Hathaway at Tocqueville in New York is predicting
a gold price greater than $1,000 an ounce in coming
years, largely because of fiscal distress in the world's
established stock, bond and currency markets. Most
analysts and mining executives would be quite happy,
thank you, with $350 this year, $400 next.

Longtime Gold Mining Stock Report editor Robert
Bishop acknowledges gold stocks "are not cheap,
but the rising gold price will make them much less so,"
he said Wednesday. Bishop, like many in the gold
industry, is headed to South Africa next week to hear
the region's gold mining companies and government
officials discuss mining prospects at an annual
gathering in Capetown.

Bishop, advising clients this week, said his preference
at this point "would be to spend money farther down
the food chain, favoring stocks that have shown much
less movement." He points to little-known mining c
ompanies such as Nevsun Resources Ltd., which trades
in Toronto and over-the-counter in the United States.

Adrian Day, a Maryland money manager whose Global
Strategic Management places clients' money in gold
equities, estimates there are 20 gold mining companies
in the world whose market caps exceed $100 million.
Like many professional money managers, he divides
gold companies into those that hedge their production
via forward sales of their gold and those that do not.

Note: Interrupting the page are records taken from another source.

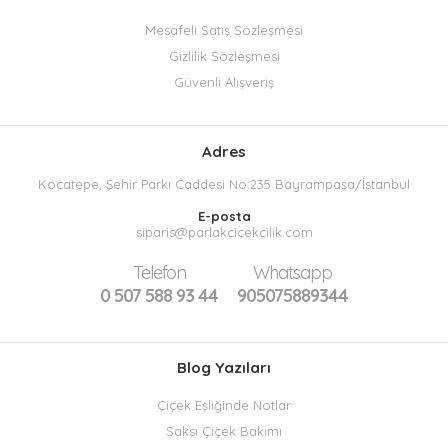
Mesafeli Satış Sözleşmesi
Gizlilik Sözleşmesi
Güvenli Alışveriş
Adres
Kocatepe, Şehir Parkı Caddesi No:235 Bayrampaşa/İstanbul
E-posta
siparis@parlakcicekcilik.com
Telefon
Whatsapp
0 507 588 93 44
905075889344
Blog Yazıları
Çiçek Eşliğinde Notlar
Saksı Çiçek Bakımı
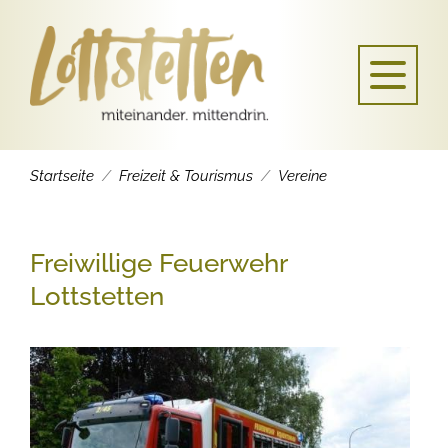
Startseite
Freizeit & Tourismus
Vereine
Freiwillige Feuerwehr
Lottstetten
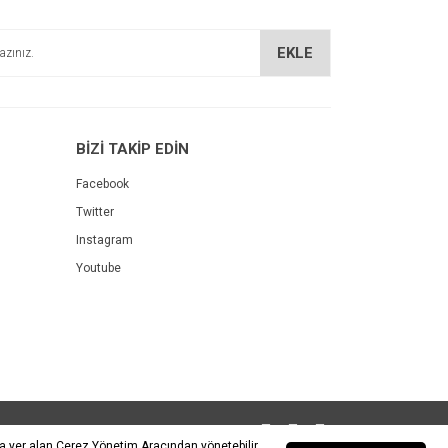
EKLE
BİZİ TAKİP EDİN
Facebook
Twitter
Instagram
Youtube
da yer alan Çerez Yönetim Aracından yönetebilir,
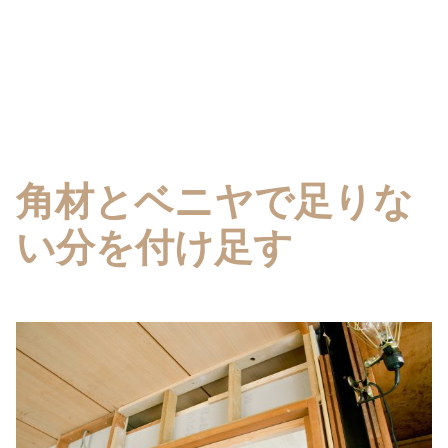
角材とベニヤで足りな
い分を付け足す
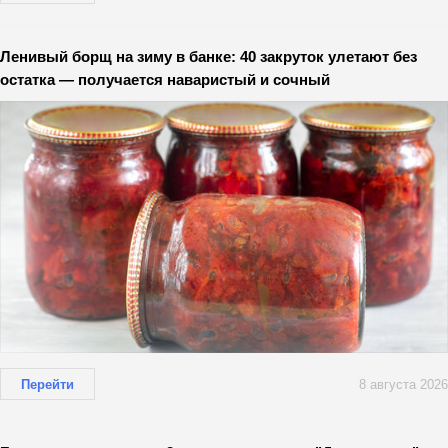
Ленивый борщ на зиму в банке: 40 закруток улетают без
остатка — получается наваристый и сочный
Перейти
8 августа 2026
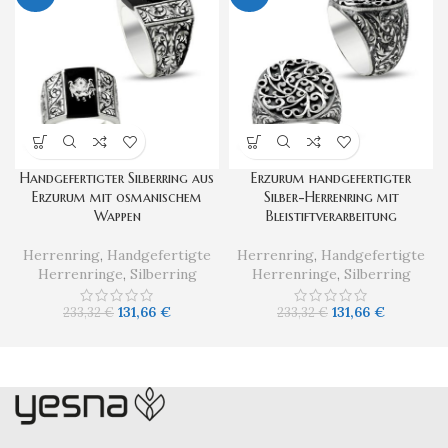
Handgefertigter Silberring aus
Erzurum handgefertigter
Erzurum mit osmanischem
Silber-Herrenring mit
Wappen
Bleistiftverarbeitung
Herrenring
,
Handgefertigte
Herrenring
,
Handgefertigte
Herrenringe
,
Silberring
Herrenringe
,
Silberring
131,66
€
131,66
€
233,32
€
233,32
€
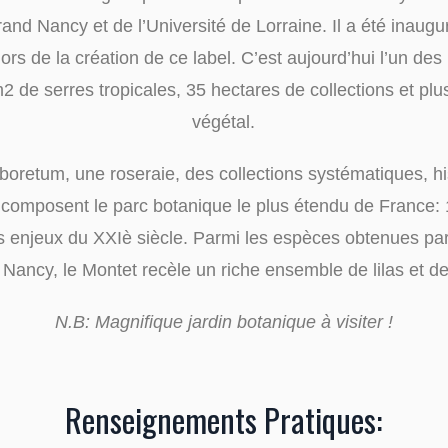
nd Nancy et de l’Université de Lorraine. Il a été inaugur
ors de la création de ce label. C’est aujourd’hui l’un des
2 de serres tropicales, 35 hectares de collections et 
végétal.
boretum, une roseraie, des collections systématiques, hi
i composent le parc botanique le plus étendu de France
enjeux du XXIè siècle. Parmi les espèces obtenues par le
e Nancy, le Montet recèle un riche ensemble de lilas et de
N.B: Magnifique jardin botanique à visiter !
Renseignements Pratiques:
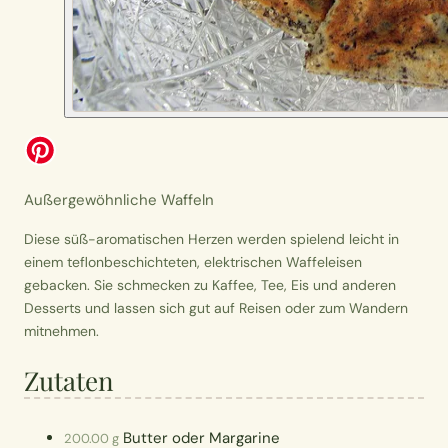
Außergewöhnliche Waffeln
Diese süß-aromatischen Herzen werden spielend leicht in
einem teflonbeschichteten, elektrischen Waffeleisen
gebacken. Sie schmecken zu Kaffee, Tee, Eis und anderen
Desserts und lassen sich gut auf Reisen oder zum Wandern
mitnehmen.
Zutaten
Butter oder Margarine
200.00 g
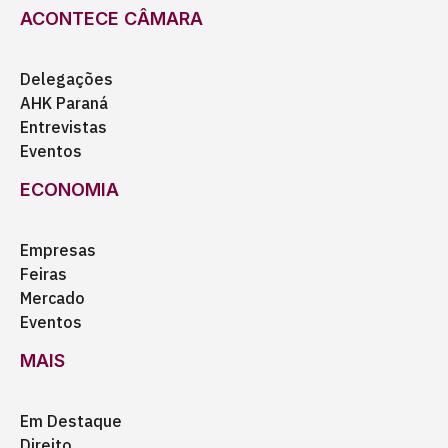
ACONTECE CÂMARA
Delegações
AHK Paraná
Entrevistas
Eventos
ECONOMIA
Empresas
Feiras
Mercado
Eventos
MAIS
Em Destaque
Direito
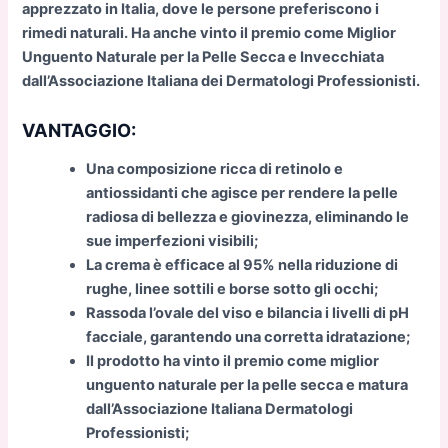
apprezzato in Italia, dove le persone preferiscono i
rimedi naturali. Ha anche vinto il premio come Miglior
Unguento Naturale per la Pelle Secca e Invecchiata
dall’Associazione Italiana dei Dermatologi Professionisti.
VANTAGGIO:
Una composizione ricca di retinolo e
antiossidanti che agisce per rendere la pelle
radiosa di bellezza e giovinezza, eliminando le
sue imperfezioni visibili;
La crema è efficace al 95% nella riduzione di
rughe, linee sottili e borse sotto gli occhi;
Rassoda l’ovale del viso e bilancia i livelli di pH
facciale, garantendo una corretta idratazione;
Il prodotto ha vinto il premio come miglior
unguento naturale per la pelle secca e matura
dall’Associazione Italiana Dermatologi
Professionisti;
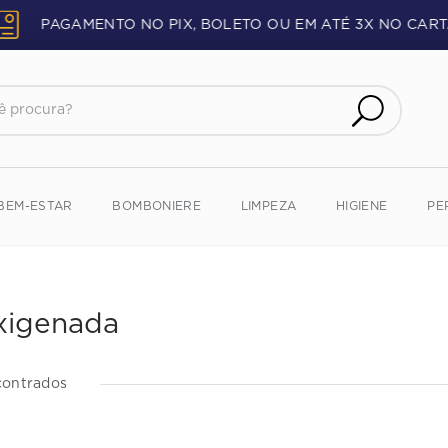
PAGAMENTO NO PIX, BOLETO OU EM ATÉ 3X NO CART
procura?
BEM-ESTAR
BOMBONIERE
LIMPEZA
HIGIENE
PE
xigenada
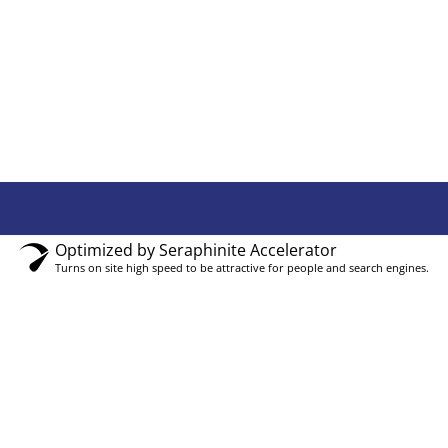
Optimized by Seraphinite Accelerator
Turns on site high speed to be attractive for people and search engines.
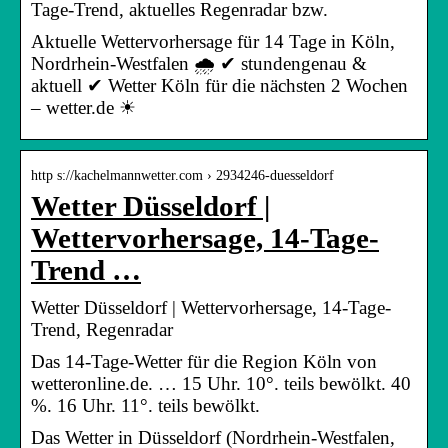
Tage-Trend, aktuelles Regenradar bzw.
Aktuelle Wettervorhersage für 14 Tage in Köln,
Nordrhein-Westfalen 🌧️ ✔ stundengenau &
aktuell ✔ Wetter Köln für die nächsten 2 Wochen
– wetter.de ☀
http s://kachelmannwetter.com › 2934246-duesseldorf
Wetter Düsseldorf |
Wettervorhersage, 14-Tage-
Trend …
Wetter Düsseldorf | Wettervorhersage, 14-Tage-
Trend, Regenradar
Das 14-Tage-Wetter für die Region Köln von
wetteronline.de. … 15 Uhr. 10°. teils bewölkt. 40
%. 16 Uhr. 11°. teils bewölkt.
Das Wetter in Düsseldorf (Nordrhein-Westfalen,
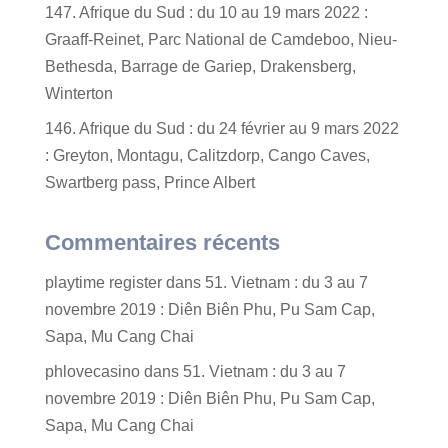
147. Afrique du Sud : du 10 au 19 mars 2022 :
Graaff-Reinet, Parc National de Camdeboo, Nieu-
Bethesda, Barrage de Gariep, Drakensberg,
Winterton
146. Afrique du Sud : du 24 février au 9 mars 2022
: Greyton, Montagu, Calitzdorp, Cango Caves,
Swartberg pass, Prince Albert
Commentaires récents
playtime register
dans
51. Vietnam : du 3 au 7
novembre 2019 : Diên Biên Phu, Pu Sam Cap,
Sapa, Mu Cang Chai
phlovecasino
dans
51. Vietnam : du 3 au 7
novembre 2019 : Diên Biên Phu, Pu Sam Cap,
Sapa, Mu Cang Chai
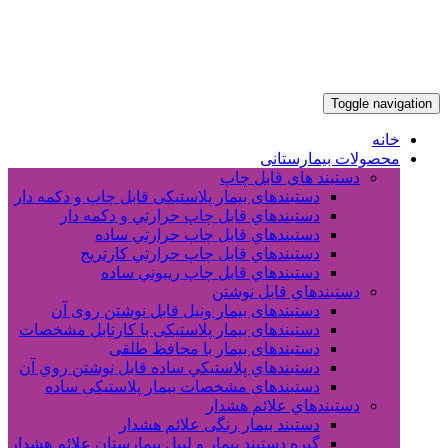
Toggle navigation
خانه
محصولات بیمارستانی
دستبند های قابل چاپ
دستبندهای بیمار پلاستیکی قابل چاپ و دکمه دار
دستبندهاي قابل چاپ حرارتي و دکمه دار
دستبندهاي قابل چاپ حرارتي ساده
دستبندهاي قابل چاپ حرارتي کارتريج
دستبندهاي قابل چاپ ريبوني ساده
دستبندهاي قابل نوشتن
دستبندهای بیمار ونیل قابل نوشتن روی آن
دستبندهای بیمار پلاستیکی با کارتابل مشخصات
دستبندهای بیمار با محافظ طلقی
دستبندهاي پلاستيکي ساده قابل نوشتن روي آن
دستبندهای مشخصات بیمار پلاستیکی ساده
دستبندهاي علائم هشدار
دستبند بیمار رنگی علائم هشدار
گیره دستبند بیمار و لیبل بیمارستان علائم هشدار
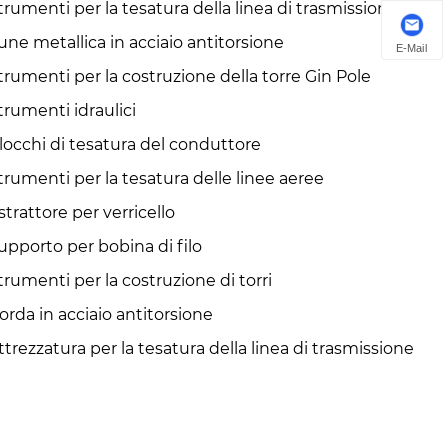
trumenti per la tesatura della linea di trasmissione
une metallica in acciaio antitorsione
E-Mail
trumenti per la costruzione della torre Gin Pole
trumenti idraulici
locchi di tesatura del conduttore
trumenti per la tesatura delle linee aeree
strattore per verricello
upporto per bobina di filo
trumenti per la costruzione di torri
orda in acciaio antitorsione
ttrezzatura per la tesatura della linea di trasmissione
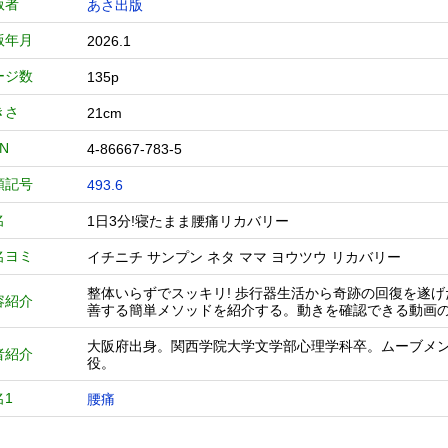
版者
あさ出版
版年月
2026.1
ージ数
135p
きさ
21cm
BN
4-86667-783-5
類記号
493.6
名
1日3分!寝たまま腰痛リカバリー
名ヨミ
イチニチ サンプン ネタ ママ ヨウツウ リカバリー
整体いらずでスッキリ! 歩行器生活から奇跡の回復を遂
容紹介
善する簡単メソッドを紹介する。動きを確認できる動画の
大阪府出身。関西学院大学文学部心理学科卒。ムーブメ
者紹介
役。
名1
腰痛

The largest hedger, South Africa's Anglogold, has
often been blamed for weakening the price of gold
through forward sales, which add income to miners'
bottom lines but encourage loose lending of the metal
by central banks and others. Yet Day is willing to invest
in both types of companies.

Anglogold and other hedgers, like Barrick Gold, are
likely to reduce their so-called hedge books if gold
prices continue their rally. Anglogold already has
reduced the amount of gold it sells forward by 19
percent in 2001, or some 3.4 million ounces. Earlier
this week, Anglogold said it could unwind as many as
4.5 million hedged ounces of gold this year. Newmont,
South Africa's Gold Fields Ltd. and several other large
producers have sworn off the practice of hedging, and
some small companies are now paying dividends in

Day says Anglogold shares, because of the "drag"
effect of hedging during a period of rising gold prices,
have not done as well as straight-shooters such as
Gold Fields. Anglogold shares since mid-November
have gained 35 percent vs. 70 percent for Gold Fields
and 77 percent for Harmony Mining, another unhedged
South African producer.

Caesar Bryan, manager of Gabelli Gold Fund, says
hedged producers such as Anglogold may redeem
themselves in the eyes of investors as they reduce or
eliminate their tricky forward sales of the metal.

"Gold shares traditionally have an option premium
built into them, because of the gold they have in
reserve," Bryan says from New York. "That's why
they tend to be so expensive on a cash-flow basis.
But as they sell forward, they lose that option premium.
The ones that put an end to it could regain that premium."

Bryan's fund has gained 27 percent since Jan. 2. Its
largest holding is Newmont Mining, which this week
forecast it will produce 5.2 million ounces of gold in 2002.